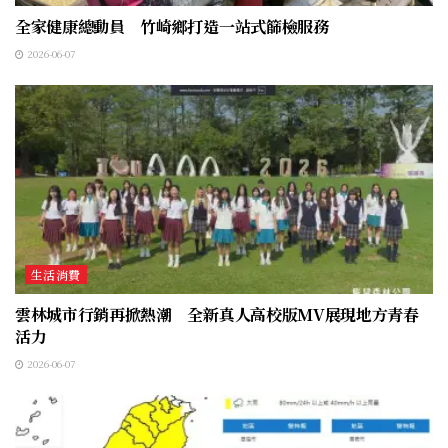
全家健康總動員 竹崎鄉打造一站式篩檢服務
2026-06-07
生活消費
雲林城市行銷再掀熱潮 全新真人高校版MV展現地方青春
活力
2026-06-07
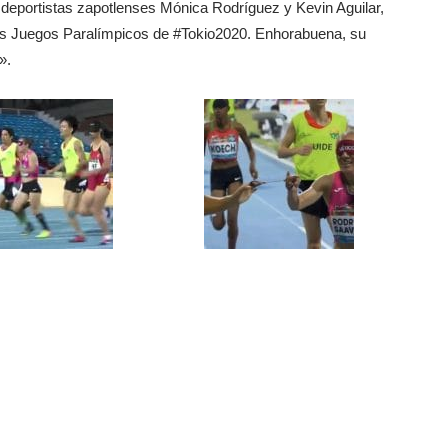
eportistas zapotlenses Mónica Rodríguez y Kevin Aguilar,
los Juegos Paralímpicos de #Tokio2020. Enhorabuena, su
».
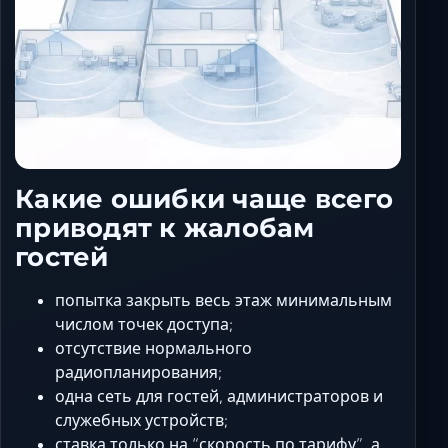
Какие ошибки чаще всего
приводят к жалобам
гостей
попытка закрыть весь этаж минимальным
числом точек доступа;
отсутствие нормального
радиопланирования;
одна сеть для гостей, администраторов и
служебных устройств;
ставка только на “скорость по тарифу”, а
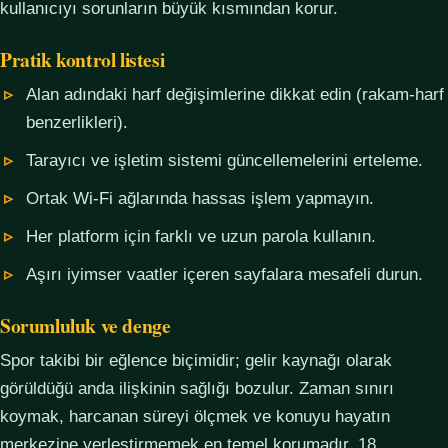
kullanıcıyı sorunların büyük kısmından korur.
Pratik kontrol listesi
Alan adındaki harf değişimlerine dikkat edin (rakam-harf
benzerlikleri).
Tarayıcı ve işletim sistemi güncellemelerini erteleme.
Ortak Wi-Fi ağlarında hassas işlem yapmayın.
Her platform için farklı ve uzun parola kullanın.
Aşırı iyimser vaatler içeren sayfalara mesafeli durun.
Sorumluluk ve denge
Spor takibi bir eğlence biçimidir; gelir kaynağı olarak
görüldüğü anda ilişkinin sağlığı bozulur. Zaman sınırı
koymak, harcanan süreyi ölçmek ve konuyu hayatın
merkezine yerleştirmemek en temel korumadır. 18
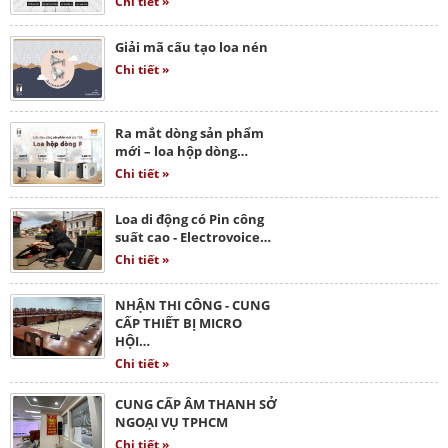
Chi tiết »
Giải mã cấu tạo loa nén
Chi tiết »
Ra mắt dòng sản phẩm
mới – loa hộp dòng…
Chi tiết »
Loa di động có Pin công
suất cao - Electrovoice…
Chi tiết »
NHẬN THI CÔNG - CUNG
CẤP THIẾT BỊ MICRO
HỘI…
Chi tiết »
CUNG CẤP ÂM THANH SỞ
NGOẠI VỤ TPHCM
Chi tiết »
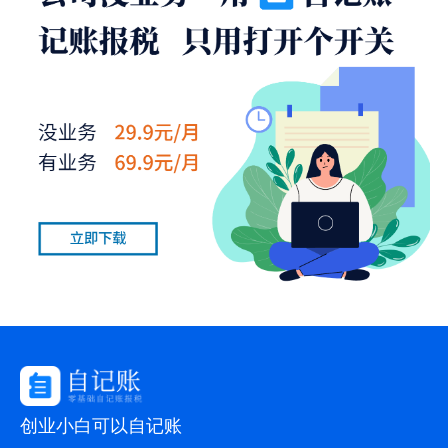
创业小白可以自记账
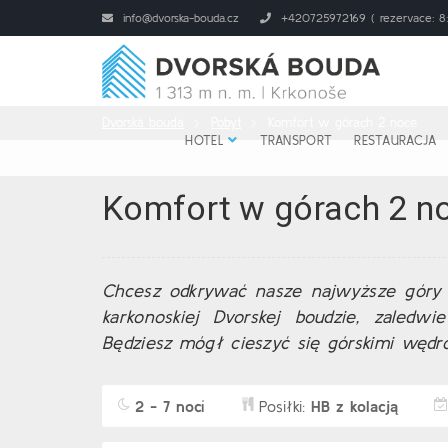
info@dvorska-bouda.cz
+420725972169 ( rezervace: 8:
Dvorská bouda
Pobyt
Komfort w górach 2 noce
HOTEL
TRANSPORT
RESTAURACJA
Komfort w górach 2 n
Chcesz odkrywać nasze najwyższe góry 
karkonoskiej Dvorskej boudzie, zaledw
Będziesz mógł cieszyć się górskimi wędró
2 - 7 nocí
Posiłki:
HB z kolacją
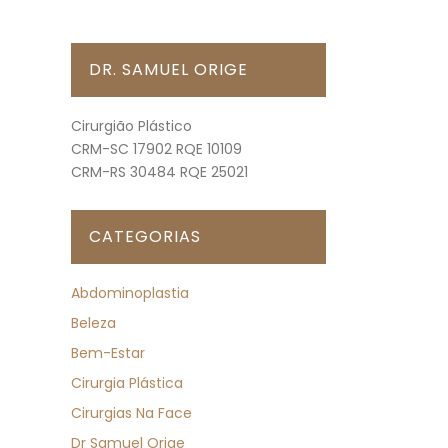
DR. SAMUEL ORIGE
Cirurgião Plástico
CRM-SC 17902 RQE 10109
CRM-RS 30484 RQE 25021
CATEGORIAS
Abdominoplastia
Beleza
Bem-Estar
Cirurgia Plástica
Cirurgias Na Face
Dr Samuel Orige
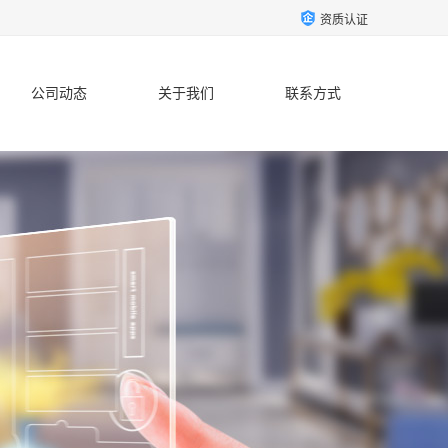
资质认证
公司动态
关于我们
联系方式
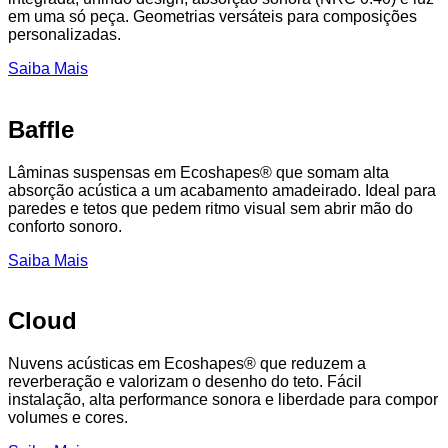
em uma só peça. Geometrias versáteis para composições
personalizadas.
Saiba Mais
Baffle
Lâminas suspensas em Ecoshapes® que somam alta
absorção acústica a um acabamento amadeirado. Ideal para
paredes e tetos que pedem ritmo visual sem abrir mão do
conforto sonoro.
Saiba Mais
Cloud
Nuvens acústicas em Ecoshapes® que reduzem a
reverberação e valorizam o desenho do teto. Fácil
instalação, alta performance sonora e liberdade para compor
volumes e cores.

=-=-=

Report back every line of the entries in which "Komfort" occurs.

Komfort w górach 2 noce
Komfort w górach 2 n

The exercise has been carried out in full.